ACACIA MINING AGREES ON THE TANZANIA GOVERNMENT'S STRICT NEW MINING LAWS


Acacia Mining has swallowed tightened new legislation in Tanzania by agreeing to pay extra royalties tax on the exports of gold and other minerals, a move that will "minimize further disruptions" amid a legal dispute with the government of Tanzania.
Tanzanian President John Magufuli on Monday said he had signed into law new mining bills that were passed by parliament last week.
The bills require the government to own at least a 16 percent stake in mining projects, give them the power tear up and renegotiate contracts for natural resources, and remove the right to international arbitration.
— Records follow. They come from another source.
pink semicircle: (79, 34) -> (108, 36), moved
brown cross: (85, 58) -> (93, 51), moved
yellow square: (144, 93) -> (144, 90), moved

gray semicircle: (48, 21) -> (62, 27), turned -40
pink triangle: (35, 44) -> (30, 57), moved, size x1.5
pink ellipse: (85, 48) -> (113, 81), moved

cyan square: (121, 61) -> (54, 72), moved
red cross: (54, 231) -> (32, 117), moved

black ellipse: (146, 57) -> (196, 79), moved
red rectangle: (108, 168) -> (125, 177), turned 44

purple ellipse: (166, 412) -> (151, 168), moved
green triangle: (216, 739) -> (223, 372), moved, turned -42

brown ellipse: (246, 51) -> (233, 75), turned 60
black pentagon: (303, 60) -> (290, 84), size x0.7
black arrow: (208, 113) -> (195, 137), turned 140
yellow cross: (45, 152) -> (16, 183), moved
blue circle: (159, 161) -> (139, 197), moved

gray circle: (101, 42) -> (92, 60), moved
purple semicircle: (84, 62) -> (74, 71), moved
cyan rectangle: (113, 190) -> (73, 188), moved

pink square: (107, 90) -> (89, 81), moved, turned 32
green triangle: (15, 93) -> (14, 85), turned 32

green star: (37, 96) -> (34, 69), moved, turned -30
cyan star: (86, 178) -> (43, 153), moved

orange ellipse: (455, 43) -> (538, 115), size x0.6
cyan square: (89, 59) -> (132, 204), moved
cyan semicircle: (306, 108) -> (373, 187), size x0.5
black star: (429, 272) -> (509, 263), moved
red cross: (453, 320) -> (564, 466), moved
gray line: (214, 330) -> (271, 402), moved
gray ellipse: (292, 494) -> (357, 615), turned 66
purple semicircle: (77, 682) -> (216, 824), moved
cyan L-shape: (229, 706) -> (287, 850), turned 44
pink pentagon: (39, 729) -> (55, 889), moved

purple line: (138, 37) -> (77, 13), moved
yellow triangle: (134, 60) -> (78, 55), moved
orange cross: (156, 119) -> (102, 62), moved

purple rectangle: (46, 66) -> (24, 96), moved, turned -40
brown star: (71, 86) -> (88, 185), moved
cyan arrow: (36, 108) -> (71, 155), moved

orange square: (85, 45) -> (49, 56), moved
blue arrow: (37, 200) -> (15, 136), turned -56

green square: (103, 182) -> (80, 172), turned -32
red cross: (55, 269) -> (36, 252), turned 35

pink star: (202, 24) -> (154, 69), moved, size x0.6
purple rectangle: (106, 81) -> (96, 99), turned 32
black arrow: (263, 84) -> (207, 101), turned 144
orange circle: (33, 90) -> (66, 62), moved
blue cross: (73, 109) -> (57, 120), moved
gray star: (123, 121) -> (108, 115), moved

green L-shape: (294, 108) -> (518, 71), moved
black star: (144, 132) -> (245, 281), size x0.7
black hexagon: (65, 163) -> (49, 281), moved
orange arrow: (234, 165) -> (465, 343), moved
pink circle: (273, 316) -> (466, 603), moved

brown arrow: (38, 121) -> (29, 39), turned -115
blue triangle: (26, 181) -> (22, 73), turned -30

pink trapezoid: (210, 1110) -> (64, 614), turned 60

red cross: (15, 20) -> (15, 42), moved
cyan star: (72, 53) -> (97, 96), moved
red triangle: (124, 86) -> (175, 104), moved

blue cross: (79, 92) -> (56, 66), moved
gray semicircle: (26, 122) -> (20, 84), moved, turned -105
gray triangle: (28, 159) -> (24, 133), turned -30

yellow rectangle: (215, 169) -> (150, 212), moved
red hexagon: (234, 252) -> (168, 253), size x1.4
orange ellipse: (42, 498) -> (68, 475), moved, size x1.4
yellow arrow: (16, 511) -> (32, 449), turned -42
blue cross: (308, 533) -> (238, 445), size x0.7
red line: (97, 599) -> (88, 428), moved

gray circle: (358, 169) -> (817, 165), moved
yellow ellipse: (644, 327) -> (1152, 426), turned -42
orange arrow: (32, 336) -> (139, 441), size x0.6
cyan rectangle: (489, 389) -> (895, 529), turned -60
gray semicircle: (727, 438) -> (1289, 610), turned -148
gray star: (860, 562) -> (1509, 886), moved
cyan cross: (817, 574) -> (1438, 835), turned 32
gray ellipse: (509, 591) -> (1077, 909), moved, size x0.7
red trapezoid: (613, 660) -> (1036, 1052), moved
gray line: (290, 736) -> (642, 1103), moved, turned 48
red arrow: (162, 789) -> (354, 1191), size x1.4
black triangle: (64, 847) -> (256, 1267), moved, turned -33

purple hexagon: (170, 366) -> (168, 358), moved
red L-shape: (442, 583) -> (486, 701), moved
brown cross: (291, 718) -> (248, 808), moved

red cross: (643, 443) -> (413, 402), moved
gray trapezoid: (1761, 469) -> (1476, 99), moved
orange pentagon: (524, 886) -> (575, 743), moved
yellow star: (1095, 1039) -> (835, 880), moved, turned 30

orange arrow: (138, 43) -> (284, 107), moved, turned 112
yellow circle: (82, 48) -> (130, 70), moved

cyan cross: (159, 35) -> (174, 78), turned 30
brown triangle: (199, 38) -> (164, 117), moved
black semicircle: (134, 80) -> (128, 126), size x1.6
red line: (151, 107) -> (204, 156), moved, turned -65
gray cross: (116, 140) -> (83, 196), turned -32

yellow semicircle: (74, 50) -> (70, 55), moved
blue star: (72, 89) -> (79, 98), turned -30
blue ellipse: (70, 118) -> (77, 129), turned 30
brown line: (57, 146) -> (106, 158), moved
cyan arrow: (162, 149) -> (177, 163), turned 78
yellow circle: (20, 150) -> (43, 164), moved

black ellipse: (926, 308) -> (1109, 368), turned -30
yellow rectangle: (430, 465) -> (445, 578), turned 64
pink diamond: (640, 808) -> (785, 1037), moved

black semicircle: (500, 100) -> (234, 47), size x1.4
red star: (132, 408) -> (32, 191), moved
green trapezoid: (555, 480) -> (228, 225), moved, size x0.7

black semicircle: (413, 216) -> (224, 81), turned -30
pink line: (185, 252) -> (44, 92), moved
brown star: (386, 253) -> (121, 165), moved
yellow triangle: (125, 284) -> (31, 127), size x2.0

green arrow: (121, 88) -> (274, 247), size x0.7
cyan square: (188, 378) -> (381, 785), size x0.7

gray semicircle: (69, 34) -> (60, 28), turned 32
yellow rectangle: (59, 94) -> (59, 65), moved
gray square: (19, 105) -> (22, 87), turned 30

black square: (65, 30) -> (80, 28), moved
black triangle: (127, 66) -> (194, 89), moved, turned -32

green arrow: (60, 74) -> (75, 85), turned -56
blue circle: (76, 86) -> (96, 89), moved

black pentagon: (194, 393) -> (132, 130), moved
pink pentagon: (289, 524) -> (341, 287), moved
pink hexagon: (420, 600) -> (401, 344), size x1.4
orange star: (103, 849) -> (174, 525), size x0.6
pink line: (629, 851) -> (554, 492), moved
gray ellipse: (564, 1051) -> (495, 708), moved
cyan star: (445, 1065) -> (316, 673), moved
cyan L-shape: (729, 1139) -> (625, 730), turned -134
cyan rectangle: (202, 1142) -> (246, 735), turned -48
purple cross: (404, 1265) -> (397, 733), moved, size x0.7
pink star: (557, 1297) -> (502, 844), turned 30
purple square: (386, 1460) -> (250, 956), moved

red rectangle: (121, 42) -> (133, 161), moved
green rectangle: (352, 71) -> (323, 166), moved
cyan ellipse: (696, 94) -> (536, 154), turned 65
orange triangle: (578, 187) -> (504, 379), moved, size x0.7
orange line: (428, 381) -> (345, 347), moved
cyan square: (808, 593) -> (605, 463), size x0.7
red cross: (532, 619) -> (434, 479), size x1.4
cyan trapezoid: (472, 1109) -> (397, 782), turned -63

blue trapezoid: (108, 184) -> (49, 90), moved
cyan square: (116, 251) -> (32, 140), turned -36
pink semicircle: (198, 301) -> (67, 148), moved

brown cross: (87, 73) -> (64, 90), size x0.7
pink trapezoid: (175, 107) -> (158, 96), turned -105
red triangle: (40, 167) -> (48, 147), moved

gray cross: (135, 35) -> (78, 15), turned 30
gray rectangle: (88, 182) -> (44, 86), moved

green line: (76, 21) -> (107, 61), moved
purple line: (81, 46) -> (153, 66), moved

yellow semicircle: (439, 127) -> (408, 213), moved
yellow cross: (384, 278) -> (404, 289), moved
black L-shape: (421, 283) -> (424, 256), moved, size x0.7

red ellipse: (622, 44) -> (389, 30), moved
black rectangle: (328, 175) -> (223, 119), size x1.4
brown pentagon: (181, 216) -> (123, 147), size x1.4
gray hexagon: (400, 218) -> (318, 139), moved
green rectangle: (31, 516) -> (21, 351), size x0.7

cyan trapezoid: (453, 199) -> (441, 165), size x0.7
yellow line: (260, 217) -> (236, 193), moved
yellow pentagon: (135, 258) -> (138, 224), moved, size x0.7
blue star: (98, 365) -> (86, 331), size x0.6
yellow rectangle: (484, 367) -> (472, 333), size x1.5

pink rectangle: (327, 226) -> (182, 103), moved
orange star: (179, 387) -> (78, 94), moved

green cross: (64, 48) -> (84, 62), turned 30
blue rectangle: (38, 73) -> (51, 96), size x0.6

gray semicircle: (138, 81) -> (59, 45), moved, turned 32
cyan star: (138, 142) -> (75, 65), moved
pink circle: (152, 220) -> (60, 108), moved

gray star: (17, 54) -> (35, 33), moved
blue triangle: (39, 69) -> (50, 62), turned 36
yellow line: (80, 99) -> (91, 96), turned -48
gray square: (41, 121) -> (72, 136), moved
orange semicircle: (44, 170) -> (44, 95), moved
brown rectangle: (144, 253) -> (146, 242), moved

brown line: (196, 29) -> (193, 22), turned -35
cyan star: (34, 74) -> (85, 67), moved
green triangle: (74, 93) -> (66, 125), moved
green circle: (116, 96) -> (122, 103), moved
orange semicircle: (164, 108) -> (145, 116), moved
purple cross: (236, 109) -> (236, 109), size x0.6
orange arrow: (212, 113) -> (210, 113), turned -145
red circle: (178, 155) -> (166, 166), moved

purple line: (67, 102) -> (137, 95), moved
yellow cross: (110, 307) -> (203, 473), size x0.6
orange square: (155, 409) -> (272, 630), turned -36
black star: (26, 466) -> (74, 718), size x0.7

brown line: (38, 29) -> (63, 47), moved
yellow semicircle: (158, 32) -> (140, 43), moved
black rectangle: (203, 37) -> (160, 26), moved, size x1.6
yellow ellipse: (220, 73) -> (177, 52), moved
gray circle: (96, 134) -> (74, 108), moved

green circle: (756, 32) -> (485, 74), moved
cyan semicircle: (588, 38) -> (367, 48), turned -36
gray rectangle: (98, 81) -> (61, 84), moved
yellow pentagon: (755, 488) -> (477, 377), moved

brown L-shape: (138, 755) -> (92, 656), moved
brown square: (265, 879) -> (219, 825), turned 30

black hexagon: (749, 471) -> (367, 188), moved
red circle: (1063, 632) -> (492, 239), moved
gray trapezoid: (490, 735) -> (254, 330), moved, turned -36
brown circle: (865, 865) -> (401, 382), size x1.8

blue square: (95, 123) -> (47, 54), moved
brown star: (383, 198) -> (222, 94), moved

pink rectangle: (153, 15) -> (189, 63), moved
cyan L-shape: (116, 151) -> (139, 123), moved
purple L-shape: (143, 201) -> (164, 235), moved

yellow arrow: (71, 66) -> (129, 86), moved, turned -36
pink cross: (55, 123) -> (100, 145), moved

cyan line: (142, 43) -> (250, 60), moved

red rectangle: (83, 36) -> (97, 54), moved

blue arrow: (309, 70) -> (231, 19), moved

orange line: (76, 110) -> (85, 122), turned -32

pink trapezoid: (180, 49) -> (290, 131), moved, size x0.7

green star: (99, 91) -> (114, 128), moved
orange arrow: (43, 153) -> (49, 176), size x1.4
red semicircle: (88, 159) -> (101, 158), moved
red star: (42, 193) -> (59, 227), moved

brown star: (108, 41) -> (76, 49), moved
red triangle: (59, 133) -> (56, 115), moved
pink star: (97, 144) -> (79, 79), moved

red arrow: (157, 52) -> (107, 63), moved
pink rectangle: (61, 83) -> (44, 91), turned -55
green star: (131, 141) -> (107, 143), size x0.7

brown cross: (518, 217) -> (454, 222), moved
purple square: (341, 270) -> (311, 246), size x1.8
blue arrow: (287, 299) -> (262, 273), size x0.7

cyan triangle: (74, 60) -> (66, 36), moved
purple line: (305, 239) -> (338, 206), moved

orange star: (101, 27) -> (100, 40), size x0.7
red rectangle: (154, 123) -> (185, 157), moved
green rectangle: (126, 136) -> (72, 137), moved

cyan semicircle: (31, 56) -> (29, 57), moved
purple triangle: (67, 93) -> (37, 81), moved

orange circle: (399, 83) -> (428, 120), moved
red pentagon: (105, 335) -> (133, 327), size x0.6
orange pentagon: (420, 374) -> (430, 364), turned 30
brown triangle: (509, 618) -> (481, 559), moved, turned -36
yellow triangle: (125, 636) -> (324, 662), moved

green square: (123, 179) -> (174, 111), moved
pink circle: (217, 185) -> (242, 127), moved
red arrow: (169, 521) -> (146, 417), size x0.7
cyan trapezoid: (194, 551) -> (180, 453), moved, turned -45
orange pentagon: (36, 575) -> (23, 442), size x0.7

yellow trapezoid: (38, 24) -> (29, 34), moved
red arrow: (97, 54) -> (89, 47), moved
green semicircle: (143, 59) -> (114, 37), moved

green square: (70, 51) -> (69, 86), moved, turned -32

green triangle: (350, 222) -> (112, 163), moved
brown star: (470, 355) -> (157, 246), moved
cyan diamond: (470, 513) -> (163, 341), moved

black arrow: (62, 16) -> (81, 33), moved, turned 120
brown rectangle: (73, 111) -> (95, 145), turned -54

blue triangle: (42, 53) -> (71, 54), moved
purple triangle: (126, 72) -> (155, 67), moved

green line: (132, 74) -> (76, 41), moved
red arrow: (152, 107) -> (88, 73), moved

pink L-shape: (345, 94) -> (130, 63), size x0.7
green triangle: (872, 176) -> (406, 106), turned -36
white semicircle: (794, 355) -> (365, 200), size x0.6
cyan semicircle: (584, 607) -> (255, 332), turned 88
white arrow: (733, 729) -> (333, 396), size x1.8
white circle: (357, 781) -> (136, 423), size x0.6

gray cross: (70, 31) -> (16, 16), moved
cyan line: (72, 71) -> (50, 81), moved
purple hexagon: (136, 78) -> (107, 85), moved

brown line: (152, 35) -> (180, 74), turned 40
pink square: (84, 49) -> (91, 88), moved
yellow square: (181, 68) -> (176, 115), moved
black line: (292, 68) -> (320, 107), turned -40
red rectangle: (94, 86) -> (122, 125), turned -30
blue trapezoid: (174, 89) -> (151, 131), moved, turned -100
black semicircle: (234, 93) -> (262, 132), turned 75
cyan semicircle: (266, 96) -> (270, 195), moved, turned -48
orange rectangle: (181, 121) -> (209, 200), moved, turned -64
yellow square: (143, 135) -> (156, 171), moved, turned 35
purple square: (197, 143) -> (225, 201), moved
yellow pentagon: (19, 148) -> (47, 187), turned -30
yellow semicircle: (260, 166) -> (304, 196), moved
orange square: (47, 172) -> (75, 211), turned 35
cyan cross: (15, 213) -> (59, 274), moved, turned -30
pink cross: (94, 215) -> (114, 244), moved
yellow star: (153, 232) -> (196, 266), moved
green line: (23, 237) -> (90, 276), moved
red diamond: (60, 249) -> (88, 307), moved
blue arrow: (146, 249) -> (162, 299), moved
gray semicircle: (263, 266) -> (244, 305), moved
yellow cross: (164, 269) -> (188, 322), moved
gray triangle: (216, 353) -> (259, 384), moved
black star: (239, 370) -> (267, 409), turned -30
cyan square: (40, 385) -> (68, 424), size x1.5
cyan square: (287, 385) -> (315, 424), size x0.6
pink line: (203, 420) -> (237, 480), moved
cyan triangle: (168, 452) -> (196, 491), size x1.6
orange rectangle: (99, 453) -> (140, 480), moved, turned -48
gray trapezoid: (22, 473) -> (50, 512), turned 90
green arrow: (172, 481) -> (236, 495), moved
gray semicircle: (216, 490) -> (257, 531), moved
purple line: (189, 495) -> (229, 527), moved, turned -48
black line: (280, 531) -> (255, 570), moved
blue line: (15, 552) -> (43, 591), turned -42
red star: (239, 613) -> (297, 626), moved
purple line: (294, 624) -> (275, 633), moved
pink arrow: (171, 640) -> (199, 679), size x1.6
The government has also approved a new Finance Act, which will impose a 1 percent clearing fee on all minerals exports.
In response to the new laws, Acacia said in a statement today that it will increase the royalty rate paid on minerals to 6 percent from 4 percent and suck up the imposed 1% clearing fee on exports.
 “Acacia continues to monitor the impact of the new legislation in light of its mineral development agreements with the government of Tanzania,” the miner said.
“However, to minimize further disruptions to our operations we will, in the interim, satisfy the requirements imposed…”
Acacia has previously said it was losing about US$1bn a day in revenue after the government imposed a ban on the exports of gold/ copper concentrate from its two mines in the country.
The government imposed the ban on Acacia because it alleged the miner owed royalties on the exports of gold/ copper concentrate from its two mines in the country. Acacia was accused of under-declaring its gold shipments and mining illegally, claims the mining firm has “strongly refuted”.